Could you restate the data word for word?

+ + + + + + +

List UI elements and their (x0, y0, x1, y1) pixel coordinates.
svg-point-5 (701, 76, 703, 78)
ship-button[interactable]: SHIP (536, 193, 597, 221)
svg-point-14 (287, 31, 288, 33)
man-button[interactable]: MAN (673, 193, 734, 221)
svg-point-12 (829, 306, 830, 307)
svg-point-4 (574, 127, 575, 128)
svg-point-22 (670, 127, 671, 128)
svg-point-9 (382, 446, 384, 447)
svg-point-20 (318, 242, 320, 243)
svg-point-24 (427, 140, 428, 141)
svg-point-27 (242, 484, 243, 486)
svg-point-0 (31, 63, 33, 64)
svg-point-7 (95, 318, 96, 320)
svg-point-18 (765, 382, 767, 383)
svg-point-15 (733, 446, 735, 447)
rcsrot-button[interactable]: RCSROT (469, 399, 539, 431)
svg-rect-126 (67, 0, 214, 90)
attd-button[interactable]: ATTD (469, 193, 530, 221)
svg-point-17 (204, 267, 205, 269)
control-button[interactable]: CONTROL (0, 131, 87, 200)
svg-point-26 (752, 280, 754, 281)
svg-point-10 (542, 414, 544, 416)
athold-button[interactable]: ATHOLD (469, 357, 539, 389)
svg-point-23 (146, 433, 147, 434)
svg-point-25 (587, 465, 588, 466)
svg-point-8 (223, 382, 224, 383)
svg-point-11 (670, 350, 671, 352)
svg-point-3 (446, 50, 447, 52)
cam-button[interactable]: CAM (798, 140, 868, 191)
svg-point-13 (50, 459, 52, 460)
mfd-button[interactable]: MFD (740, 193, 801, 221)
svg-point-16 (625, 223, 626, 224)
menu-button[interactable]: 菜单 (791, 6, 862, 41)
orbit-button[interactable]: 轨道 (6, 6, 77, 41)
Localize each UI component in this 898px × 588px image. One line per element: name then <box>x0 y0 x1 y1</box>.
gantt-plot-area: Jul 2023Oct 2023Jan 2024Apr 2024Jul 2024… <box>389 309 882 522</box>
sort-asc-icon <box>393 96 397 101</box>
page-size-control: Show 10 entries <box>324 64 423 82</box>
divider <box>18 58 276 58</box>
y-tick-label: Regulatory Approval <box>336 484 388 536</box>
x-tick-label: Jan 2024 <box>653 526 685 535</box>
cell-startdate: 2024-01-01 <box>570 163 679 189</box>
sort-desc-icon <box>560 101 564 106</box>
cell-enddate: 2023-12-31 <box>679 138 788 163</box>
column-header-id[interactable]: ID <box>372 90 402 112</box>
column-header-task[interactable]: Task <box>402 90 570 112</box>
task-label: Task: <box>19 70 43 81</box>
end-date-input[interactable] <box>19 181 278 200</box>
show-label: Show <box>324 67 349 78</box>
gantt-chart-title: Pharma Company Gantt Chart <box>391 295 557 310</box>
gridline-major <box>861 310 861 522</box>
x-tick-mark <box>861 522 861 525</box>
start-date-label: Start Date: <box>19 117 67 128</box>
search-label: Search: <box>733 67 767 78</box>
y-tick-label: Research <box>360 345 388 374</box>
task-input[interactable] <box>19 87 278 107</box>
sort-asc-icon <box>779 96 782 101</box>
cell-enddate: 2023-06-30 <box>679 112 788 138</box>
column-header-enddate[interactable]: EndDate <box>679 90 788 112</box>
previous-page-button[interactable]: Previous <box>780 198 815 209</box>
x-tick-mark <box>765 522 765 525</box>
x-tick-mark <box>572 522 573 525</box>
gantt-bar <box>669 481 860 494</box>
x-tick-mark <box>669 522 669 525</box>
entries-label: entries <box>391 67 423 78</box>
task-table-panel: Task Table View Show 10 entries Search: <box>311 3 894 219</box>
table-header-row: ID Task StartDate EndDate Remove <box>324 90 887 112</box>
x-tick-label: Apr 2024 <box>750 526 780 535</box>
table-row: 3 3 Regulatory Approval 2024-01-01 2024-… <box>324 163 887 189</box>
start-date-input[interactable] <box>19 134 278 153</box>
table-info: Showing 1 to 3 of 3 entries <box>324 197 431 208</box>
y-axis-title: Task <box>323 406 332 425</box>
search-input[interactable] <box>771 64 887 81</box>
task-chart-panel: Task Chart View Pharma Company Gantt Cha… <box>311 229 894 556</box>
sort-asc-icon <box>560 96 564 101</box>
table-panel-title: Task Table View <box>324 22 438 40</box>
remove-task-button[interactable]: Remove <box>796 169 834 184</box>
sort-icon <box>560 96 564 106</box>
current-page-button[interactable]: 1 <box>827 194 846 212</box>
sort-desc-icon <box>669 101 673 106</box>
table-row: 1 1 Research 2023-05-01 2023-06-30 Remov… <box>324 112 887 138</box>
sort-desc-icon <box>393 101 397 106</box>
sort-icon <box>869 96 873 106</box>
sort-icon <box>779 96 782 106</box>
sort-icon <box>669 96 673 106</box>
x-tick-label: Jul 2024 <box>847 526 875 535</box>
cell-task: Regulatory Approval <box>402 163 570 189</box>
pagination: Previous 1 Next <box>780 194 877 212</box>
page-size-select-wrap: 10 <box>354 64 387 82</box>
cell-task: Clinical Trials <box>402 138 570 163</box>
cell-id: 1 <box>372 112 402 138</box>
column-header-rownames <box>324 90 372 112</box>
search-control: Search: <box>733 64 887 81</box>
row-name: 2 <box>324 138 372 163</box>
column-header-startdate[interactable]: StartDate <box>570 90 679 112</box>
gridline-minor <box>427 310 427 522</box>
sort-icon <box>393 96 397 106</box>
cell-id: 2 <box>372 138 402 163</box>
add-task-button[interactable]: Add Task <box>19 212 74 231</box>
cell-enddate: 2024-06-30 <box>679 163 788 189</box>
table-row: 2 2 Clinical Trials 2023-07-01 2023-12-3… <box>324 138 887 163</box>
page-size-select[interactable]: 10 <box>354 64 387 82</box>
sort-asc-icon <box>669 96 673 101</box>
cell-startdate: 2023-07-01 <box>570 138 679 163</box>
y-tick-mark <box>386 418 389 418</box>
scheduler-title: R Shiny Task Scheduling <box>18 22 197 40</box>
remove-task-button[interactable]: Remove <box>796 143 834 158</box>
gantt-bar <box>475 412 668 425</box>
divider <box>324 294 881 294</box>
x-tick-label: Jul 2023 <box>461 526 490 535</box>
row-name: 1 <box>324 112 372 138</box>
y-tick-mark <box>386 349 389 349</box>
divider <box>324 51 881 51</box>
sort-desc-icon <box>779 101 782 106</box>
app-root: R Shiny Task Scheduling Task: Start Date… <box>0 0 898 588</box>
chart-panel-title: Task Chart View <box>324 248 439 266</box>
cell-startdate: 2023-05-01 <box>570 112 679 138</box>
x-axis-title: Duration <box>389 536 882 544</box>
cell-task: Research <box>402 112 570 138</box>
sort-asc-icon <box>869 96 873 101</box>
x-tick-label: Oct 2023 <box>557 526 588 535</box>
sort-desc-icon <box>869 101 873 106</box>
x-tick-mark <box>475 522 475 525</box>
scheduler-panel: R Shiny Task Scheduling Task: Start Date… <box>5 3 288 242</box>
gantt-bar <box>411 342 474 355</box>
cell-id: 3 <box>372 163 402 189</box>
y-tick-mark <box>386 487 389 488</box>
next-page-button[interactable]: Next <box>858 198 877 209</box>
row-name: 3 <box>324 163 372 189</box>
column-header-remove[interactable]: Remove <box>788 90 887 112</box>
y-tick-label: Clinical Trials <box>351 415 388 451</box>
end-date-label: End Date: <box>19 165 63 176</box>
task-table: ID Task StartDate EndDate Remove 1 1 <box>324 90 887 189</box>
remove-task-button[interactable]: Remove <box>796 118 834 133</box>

+ + + + + + +

* [OUTPUT BELOW]:
List UI elements and their (x0, y0, x1, y1) pixel coordinates.
svg-point-5 (701, 76, 703, 78)
ship-button[interactable]: SHIP (536, 193, 597, 221)
svg-point-14 (287, 31, 288, 33)
man-button[interactable]: MAN (673, 193, 734, 221)
svg-point-12 (829, 306, 830, 307)
svg-point-4 (574, 127, 575, 128)
svg-point-22 (670, 127, 671, 128)
svg-point-9 (382, 446, 384, 447)
svg-point-20 (318, 242, 320, 243)
svg-point-24 (427, 140, 428, 141)
svg-point-27 (242, 484, 243, 486)
svg-point-0 (31, 63, 33, 64)
svg-point-7 (95, 318, 96, 320)
svg-point-18 (765, 382, 767, 383)
svg-point-15 (733, 446, 735, 447)
rcsrot-button[interactable]: RCSROT (469, 399, 539, 431)
svg-rect-126 (67, 0, 214, 90)
attd-button[interactable]: ATTD (469, 193, 530, 221)
svg-point-17 (204, 267, 205, 269)
control-button[interactable]: CONTROL (0, 131, 87, 200)
svg-point-26 (752, 280, 754, 281)
svg-point-10 (542, 414, 544, 416)
athold-button[interactable]: ATHOLD (469, 357, 539, 389)
svg-point-23 (146, 433, 147, 434)
svg-point-25 (587, 465, 588, 466)
svg-point-8 (223, 382, 224, 383)
svg-point-11 (670, 350, 671, 352)
svg-point-3 (446, 50, 447, 52)
cam-button[interactable]: CAM (798, 140, 868, 191)
svg-point-13 (50, 459, 52, 460)
mfd-button[interactable]: MFD (740, 193, 801, 221)
svg-point-16 (625, 223, 626, 224)
menu-button[interactable]: 菜单 (791, 6, 862, 41)
orbit-button[interactable]: 轨道 (6, 6, 77, 41)
Localize each UI component in this 898px × 588px image. One line per element: name then <box>x0 y0 x1 y1</box>.
gantt-plot-area: Jul 2023Oct 2023Jan 2024Apr 2024Jul 2024… <box>389 309 882 522</box>
sort-asc-icon <box>393 96 397 101</box>
page-size-control: Show 10 entries <box>324 64 423 82</box>
divider <box>18 58 276 58</box>
y-tick-label: Regulatory Approval <box>336 484 388 536</box>
x-tick-label: Jan 2024 <box>653 526 685 535</box>
cell-startdate: 2024-01-01 <box>570 163 679 189</box>
sort-desc-icon <box>560 101 564 106</box>
cell-enddate: 2023-12-31 <box>679 138 788 163</box>
column-header-id[interactable]: ID <box>372 90 402 112</box>
column-header-task[interactable]: Task <box>402 90 570 112</box>
task-label: Task: <box>19 70 43 81</box>
end-date-input[interactable] <box>19 181 278 200</box>
show-label: Show <box>324 67 349 78</box>
gantt-chart-title: Pharma Company Gantt Chart <box>391 295 557 310</box>
gridline-major <box>861 310 861 522</box>
x-tick-mark <box>861 522 861 525</box>
start-date-label: Start Date: <box>19 117 67 128</box>
search-label: Search: <box>733 67 767 78</box>
y-tick-label: Research <box>360 345 388 374</box>
task-input[interactable] <box>19 87 278 107</box>
sort-asc-icon <box>779 96 782 101</box>
cell-enddate: 2023-06-30 <box>679 112 788 138</box>
column-header-enddate[interactable]: EndDate <box>679 90 788 112</box>
previous-page-button[interactable]: Previous <box>780 198 815 209</box>
x-tick-mark <box>765 522 765 525</box>
x-tick-mark <box>572 522 573 525</box>
gantt-bar <box>669 481 860 494</box>
x-tick-mark <box>669 522 669 525</box>
entries-label: entries <box>391 67 423 78</box>
task-table-panel: Task Table View Show 10 entries Search: <box>311 3 894 219</box>
table-header-row: ID Task StartDate EndDate Remove <box>324 90 887 112</box>
x-tick-label: Apr 2024 <box>750 526 780 535</box>
table-row: 3 3 Regulatory Approval 2024-01-01 2024-… <box>324 163 887 189</box>
start-date-input[interactable] <box>19 134 278 153</box>
table-info: Showing 1 to 3 of 3 entries <box>324 197 431 208</box>
y-axis-title: Task <box>323 406 332 425</box>
search-input[interactable] <box>771 64 887 81</box>
task-chart-panel: Task Chart View Pharma Company Gantt Cha… <box>311 229 894 556</box>
sort-asc-icon <box>560 96 564 101</box>
table-panel-title: Task Table View <box>324 22 438 40</box>
remove-task-button[interactable]: Remove <box>796 169 834 184</box>
sort-icon <box>560 96 564 106</box>
current-page-button[interactable]: 1 <box>827 194 846 212</box>
sort-desc-icon <box>669 101 673 106</box>
table-row: 1 1 Research 2023-05-01 2023-06-30 Remov… <box>324 112 887 138</box>
sort-desc-icon <box>393 101 397 106</box>
sort-icon <box>869 96 873 106</box>
sort-icon <box>779 96 782 106</box>
sort-icon <box>669 96 673 106</box>
x-tick-label: Jul 2024 <box>847 526 875 535</box>
cell-task: Regulatory Approval <box>402 163 570 189</box>
pagination: Previous 1 Next <box>780 194 877 212</box>
page-size-select-wrap: 10 <box>354 64 387 82</box>
cell-task: Clinical Trials <box>402 138 570 163</box>
cell-id: 1 <box>372 112 402 138</box>
column-header-rownames <box>324 90 372 112</box>
search-control: Search: <box>733 64 887 81</box>
row-name: 2 <box>324 138 372 163</box>
column-header-startdate[interactable]: StartDate <box>570 90 679 112</box>
gridline-minor <box>427 310 427 522</box>
sort-icon <box>393 96 397 106</box>
cell-id: 2 <box>372 138 402 163</box>
add-task-button[interactable]: Add Task <box>19 212 74 231</box>
cell-enddate: 2024-06-30 <box>679 163 788 189</box>
table-row: 2 2 Clinical Trials 2023-07-01 2023-12-3… <box>324 138 887 163</box>
page-size-select[interactable]: 10 <box>354 64 387 82</box>
sort-asc-icon <box>669 96 673 101</box>
cell-startdate: 2023-07-01 <box>570 138 679 163</box>
y-tick-mark <box>386 418 389 418</box>
scheduler-title: R Shiny Task Scheduling <box>18 22 197 40</box>
remove-task-button[interactable]: Remove <box>796 143 834 158</box>
gantt-bar <box>475 412 668 425</box>
divider <box>324 294 881 294</box>
x-tick-label: Jul 2023 <box>461 526 490 535</box>
row-name: 1 <box>324 112 372 138</box>
y-tick-mark <box>386 349 389 349</box>
divider <box>324 51 881 51</box>
sort-desc-icon <box>779 101 782 106</box>
app-root: R Shiny Task Scheduling Task: Start Date… <box>0 0 898 588</box>
chart-panel-title: Task Chart View <box>324 248 439 266</box>
cell-startdate: 2023-05-01 <box>570 112 679 138</box>
x-axis-title: Duration <box>389 536 882 544</box>
cell-task: Research <box>402 112 570 138</box>
sort-asc-icon <box>869 96 873 101</box>
x-tick-label: Oct 2023 <box>557 526 588 535</box>
sort-desc-icon <box>869 101 873 106</box>
x-tick-mark <box>475 522 475 525</box>
scheduler-panel: R Shiny Task Scheduling Task: Start Date… <box>5 3 288 242</box>
gantt-bar <box>411 342 474 355</box>
cell-id: 3 <box>372 163 402 189</box>
y-tick-mark <box>386 487 389 488</box>
next-page-button[interactable]: Next <box>858 198 877 209</box>
row-name: 3 <box>324 163 372 189</box>
column-header-remove[interactable]: Remove <box>788 90 887 112</box>
y-tick-label: Clinical Trials <box>351 415 388 451</box>
end-date-label: End Date: <box>19 165 63 176</box>
task-table: ID Task StartDate EndDate Remove 1 1 <box>324 90 887 189</box>
remove-task-button[interactable]: Remove <box>796 118 834 133</box>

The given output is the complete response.